Task requirements >> Nothing but a number should be given: how many lines in the listing contain the word "riunione".

Given data >>
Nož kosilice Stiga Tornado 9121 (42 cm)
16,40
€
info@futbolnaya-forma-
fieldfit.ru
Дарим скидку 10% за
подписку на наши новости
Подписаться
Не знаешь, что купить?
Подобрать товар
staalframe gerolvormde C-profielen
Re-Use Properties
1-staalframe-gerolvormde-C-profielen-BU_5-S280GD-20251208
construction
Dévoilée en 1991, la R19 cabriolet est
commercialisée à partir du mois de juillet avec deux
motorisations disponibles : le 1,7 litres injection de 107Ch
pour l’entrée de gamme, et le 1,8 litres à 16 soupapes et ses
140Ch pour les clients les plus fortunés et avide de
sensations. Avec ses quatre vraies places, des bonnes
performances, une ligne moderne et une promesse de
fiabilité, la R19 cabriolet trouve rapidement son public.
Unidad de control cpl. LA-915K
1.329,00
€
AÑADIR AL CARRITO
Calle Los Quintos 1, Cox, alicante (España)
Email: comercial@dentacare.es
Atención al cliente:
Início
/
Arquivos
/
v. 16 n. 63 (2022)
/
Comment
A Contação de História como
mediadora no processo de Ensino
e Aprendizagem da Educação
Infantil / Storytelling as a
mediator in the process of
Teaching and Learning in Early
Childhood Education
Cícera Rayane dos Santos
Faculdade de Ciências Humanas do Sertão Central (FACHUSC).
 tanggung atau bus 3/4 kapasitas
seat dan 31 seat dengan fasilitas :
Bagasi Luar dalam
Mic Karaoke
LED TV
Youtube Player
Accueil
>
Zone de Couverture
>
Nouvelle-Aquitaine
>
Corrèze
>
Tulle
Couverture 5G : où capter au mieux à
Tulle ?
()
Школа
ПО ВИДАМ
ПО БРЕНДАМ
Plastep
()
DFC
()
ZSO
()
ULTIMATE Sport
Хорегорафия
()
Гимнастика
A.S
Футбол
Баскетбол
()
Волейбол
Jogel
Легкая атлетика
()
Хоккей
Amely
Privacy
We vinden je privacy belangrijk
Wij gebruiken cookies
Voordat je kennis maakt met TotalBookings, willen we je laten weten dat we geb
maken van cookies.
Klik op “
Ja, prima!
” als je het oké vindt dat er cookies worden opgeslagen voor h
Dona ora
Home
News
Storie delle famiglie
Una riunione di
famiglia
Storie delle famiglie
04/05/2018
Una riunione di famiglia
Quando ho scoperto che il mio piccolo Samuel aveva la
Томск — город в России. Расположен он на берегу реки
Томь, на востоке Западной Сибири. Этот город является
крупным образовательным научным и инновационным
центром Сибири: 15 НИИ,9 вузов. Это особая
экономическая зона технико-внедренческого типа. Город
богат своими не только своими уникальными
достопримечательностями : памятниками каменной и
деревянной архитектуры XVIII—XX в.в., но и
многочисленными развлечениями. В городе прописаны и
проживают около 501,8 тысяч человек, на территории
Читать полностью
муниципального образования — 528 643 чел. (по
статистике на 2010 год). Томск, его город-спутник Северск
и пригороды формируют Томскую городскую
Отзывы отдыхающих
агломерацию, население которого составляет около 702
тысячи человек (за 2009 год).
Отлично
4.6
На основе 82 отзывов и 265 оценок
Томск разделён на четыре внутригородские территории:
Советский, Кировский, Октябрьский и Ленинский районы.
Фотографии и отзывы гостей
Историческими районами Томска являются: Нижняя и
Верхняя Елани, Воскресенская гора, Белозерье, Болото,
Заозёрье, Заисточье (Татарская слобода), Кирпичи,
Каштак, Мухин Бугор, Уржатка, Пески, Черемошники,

Answer for the task >> 2